| Collected data entries |
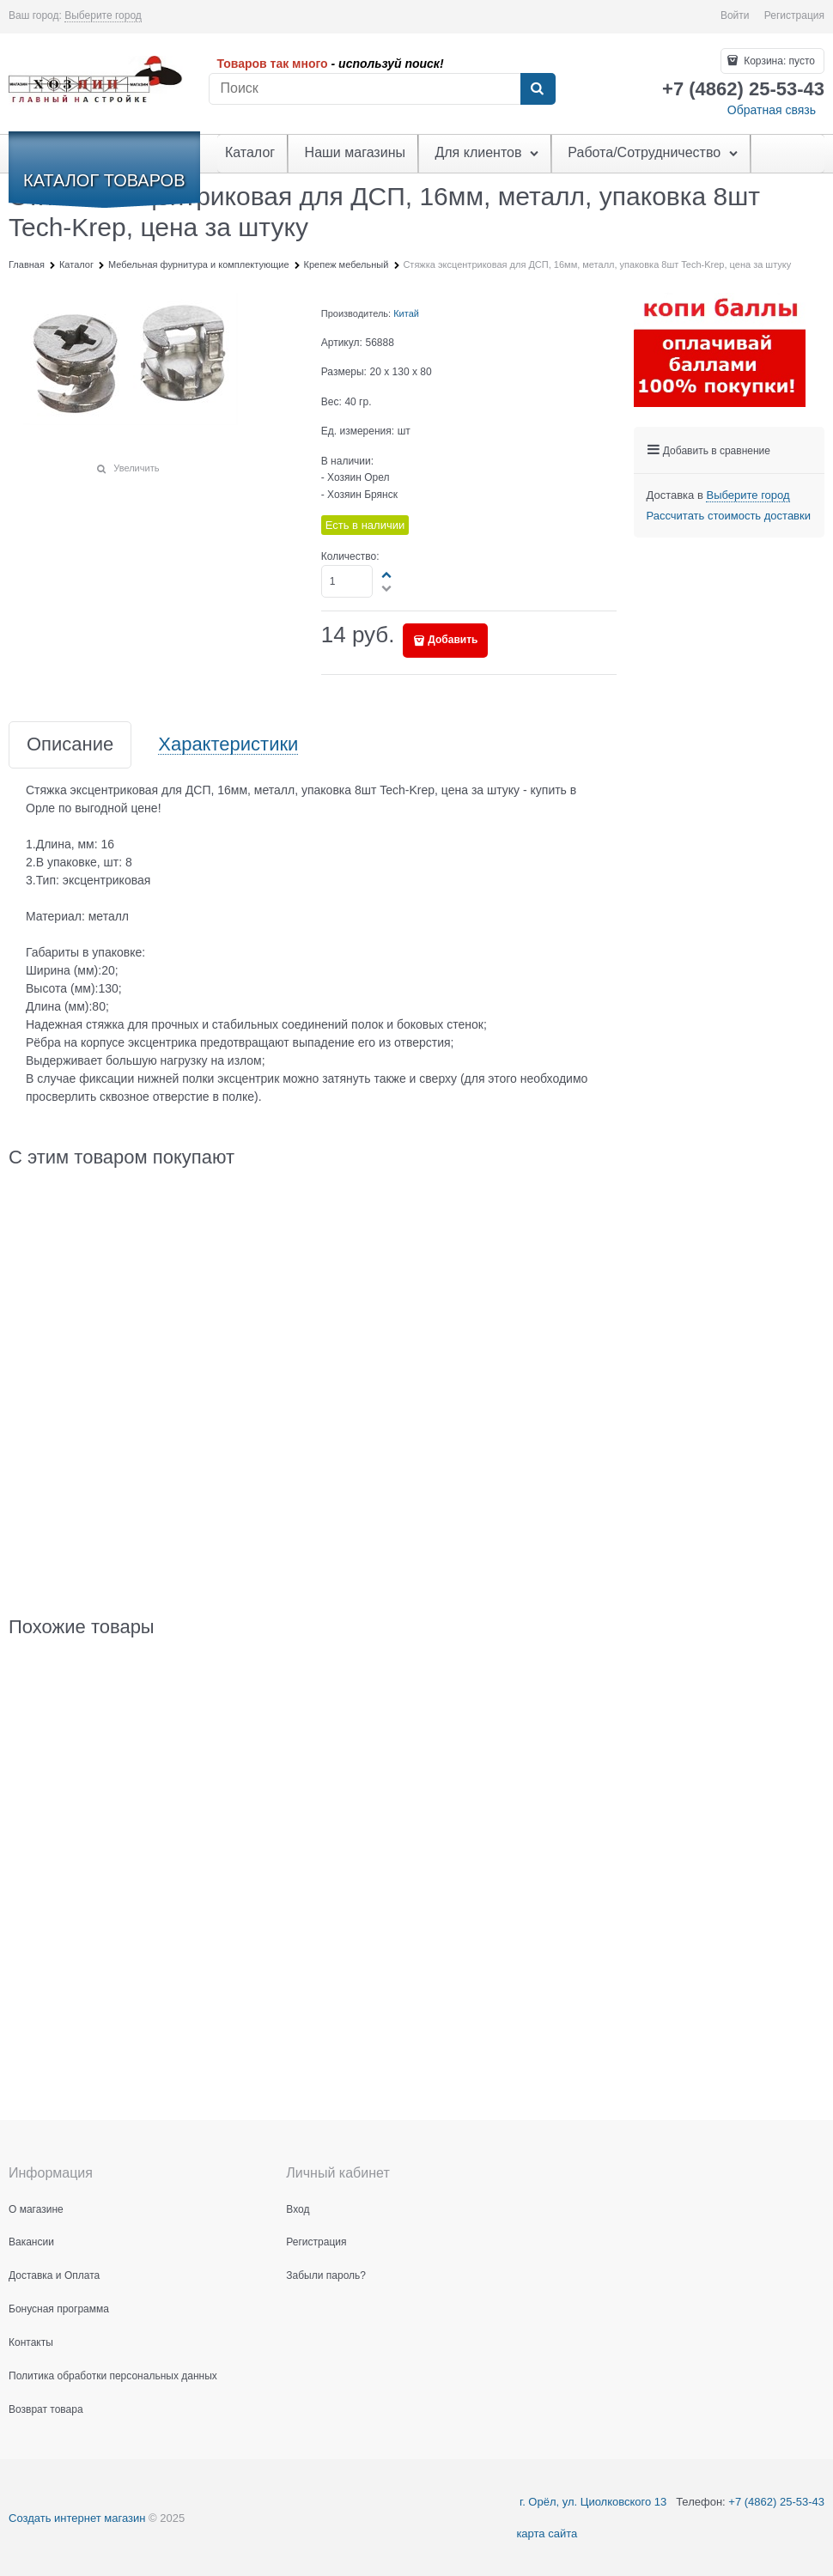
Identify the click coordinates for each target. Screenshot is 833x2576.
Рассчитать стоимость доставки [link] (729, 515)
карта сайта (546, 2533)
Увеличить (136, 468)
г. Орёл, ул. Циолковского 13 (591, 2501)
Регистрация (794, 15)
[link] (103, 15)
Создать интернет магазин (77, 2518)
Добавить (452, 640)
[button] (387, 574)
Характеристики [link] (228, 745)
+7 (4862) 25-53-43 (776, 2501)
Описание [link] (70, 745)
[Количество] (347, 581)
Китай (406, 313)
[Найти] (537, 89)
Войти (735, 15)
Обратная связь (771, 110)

...

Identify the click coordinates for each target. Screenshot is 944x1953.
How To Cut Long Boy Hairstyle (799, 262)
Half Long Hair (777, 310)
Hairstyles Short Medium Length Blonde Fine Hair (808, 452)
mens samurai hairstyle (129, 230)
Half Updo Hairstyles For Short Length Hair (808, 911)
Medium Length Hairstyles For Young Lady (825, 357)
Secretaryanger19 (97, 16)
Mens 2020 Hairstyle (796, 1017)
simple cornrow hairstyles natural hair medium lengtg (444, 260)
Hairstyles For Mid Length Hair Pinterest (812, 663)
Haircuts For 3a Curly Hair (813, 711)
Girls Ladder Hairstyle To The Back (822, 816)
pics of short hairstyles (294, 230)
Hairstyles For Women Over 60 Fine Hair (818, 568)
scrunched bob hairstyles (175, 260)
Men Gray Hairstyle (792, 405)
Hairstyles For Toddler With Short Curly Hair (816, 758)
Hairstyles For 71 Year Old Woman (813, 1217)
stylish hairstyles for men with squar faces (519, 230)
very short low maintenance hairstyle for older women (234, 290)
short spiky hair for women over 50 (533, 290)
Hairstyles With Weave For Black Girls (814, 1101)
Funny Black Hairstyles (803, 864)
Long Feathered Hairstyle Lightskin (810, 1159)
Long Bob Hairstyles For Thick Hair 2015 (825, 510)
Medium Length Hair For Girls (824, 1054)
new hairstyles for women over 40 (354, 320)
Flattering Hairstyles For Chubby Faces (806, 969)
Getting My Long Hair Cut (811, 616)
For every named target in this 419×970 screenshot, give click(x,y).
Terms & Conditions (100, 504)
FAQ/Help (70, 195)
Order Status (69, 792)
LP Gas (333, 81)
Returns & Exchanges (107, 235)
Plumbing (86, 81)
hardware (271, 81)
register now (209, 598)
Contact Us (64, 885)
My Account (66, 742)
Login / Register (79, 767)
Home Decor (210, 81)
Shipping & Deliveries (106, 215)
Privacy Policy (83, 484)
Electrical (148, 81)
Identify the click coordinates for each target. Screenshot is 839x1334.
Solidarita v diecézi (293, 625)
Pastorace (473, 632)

| ABOUT THIS TASK |
From the data above, copy every line where "Long" appears.

| TASK ANSWER |
How To Cut Long Boy Hairstyle (799, 262)
Half Long Hair (777, 310)
Long Feathered Hairstyle Lightskin (810, 1159)
Long Bob Hairstyles For Thick Hair 2015 (825, 510)
Getting My Long Hair Cut (811, 616)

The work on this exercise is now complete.